The entries that follow need to be printed exactly as they are, minus any pictures.
━━ Excerpted records
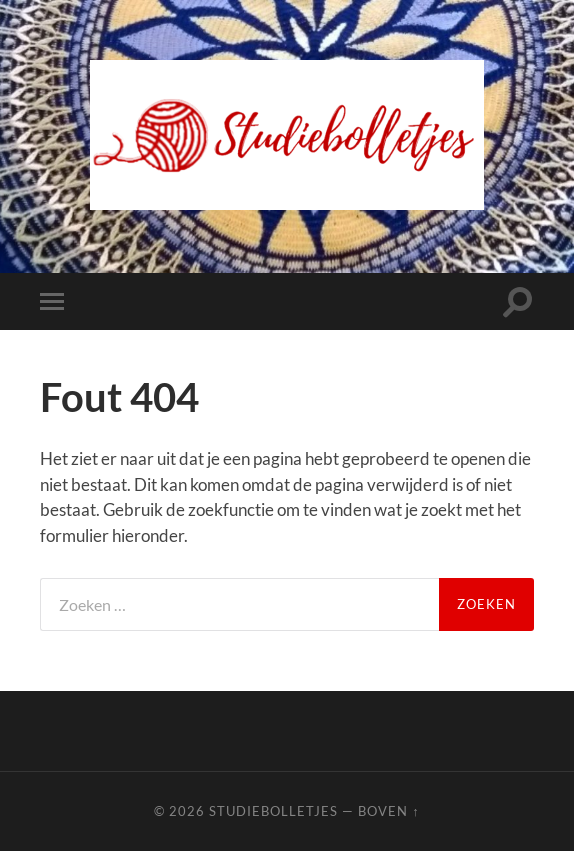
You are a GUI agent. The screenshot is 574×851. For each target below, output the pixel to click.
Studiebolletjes (273, 811)
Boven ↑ (388, 811)
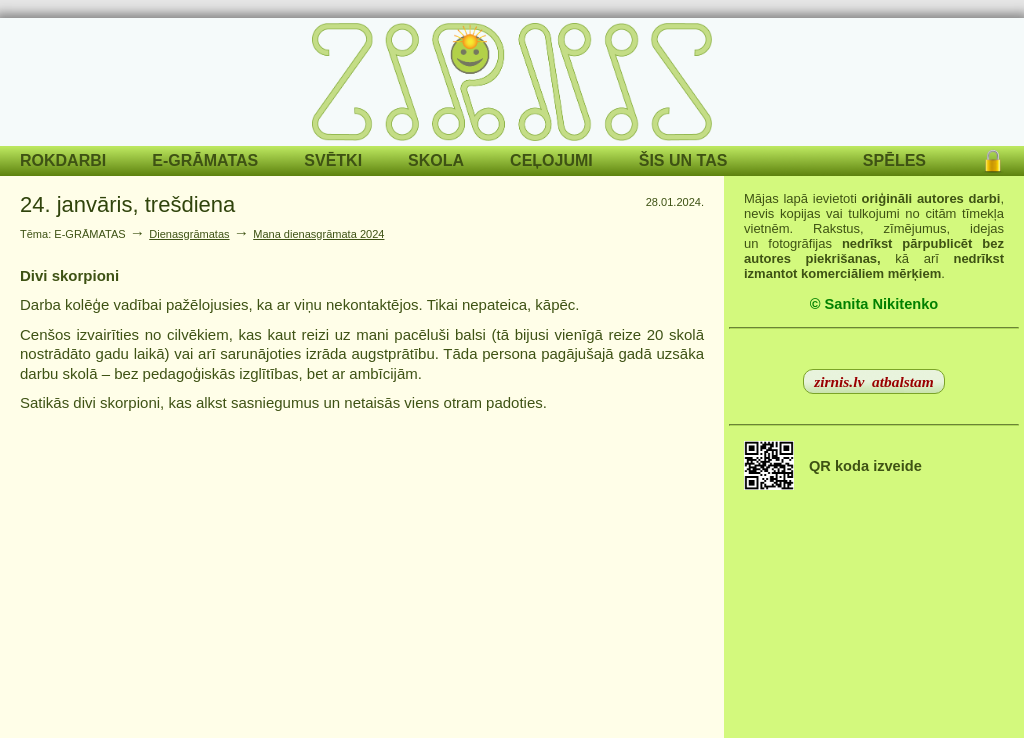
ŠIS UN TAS (683, 160)
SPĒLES (894, 160)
━━━━
### Result for this task
You are a GUI agent. The screenshot is 574×851. For each target below, output the pixel to click.
Studiebolletjes (273, 811)
Boven ↑ (388, 811)
ŠIS UN TAS (683, 160)
SPĒLES (894, 160)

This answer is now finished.